* [Your objective]
What lines in the entries hold the string "prático"? List them.

(Collected data)
★ ★ ★ ★
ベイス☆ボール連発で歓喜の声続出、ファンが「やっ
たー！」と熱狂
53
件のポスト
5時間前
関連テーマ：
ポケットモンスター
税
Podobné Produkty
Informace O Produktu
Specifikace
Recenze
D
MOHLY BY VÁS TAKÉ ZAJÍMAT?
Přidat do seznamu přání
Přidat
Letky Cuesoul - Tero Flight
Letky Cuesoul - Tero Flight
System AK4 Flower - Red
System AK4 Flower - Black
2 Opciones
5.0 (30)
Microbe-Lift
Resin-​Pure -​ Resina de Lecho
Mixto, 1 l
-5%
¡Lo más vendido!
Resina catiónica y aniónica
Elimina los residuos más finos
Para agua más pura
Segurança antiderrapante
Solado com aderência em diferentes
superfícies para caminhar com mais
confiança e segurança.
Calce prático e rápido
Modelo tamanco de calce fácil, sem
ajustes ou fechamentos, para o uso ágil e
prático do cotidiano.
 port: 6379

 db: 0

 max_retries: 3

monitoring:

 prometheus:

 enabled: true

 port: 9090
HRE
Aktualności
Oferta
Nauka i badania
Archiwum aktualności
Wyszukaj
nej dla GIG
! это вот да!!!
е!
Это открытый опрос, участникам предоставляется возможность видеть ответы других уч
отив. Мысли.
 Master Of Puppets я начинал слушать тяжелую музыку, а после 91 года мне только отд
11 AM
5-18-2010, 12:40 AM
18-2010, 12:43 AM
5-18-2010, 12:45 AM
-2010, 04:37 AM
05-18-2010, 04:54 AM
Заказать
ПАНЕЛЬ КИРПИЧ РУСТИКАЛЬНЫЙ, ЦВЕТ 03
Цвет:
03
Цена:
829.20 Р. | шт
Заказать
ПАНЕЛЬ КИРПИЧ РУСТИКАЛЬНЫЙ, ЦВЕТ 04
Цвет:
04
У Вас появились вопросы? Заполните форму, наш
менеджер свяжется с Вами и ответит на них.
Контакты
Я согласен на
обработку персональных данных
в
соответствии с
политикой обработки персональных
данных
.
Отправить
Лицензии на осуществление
★ ★ ★ ★
* [Answer section]
Calce prático e rápido
prático do cotidiano.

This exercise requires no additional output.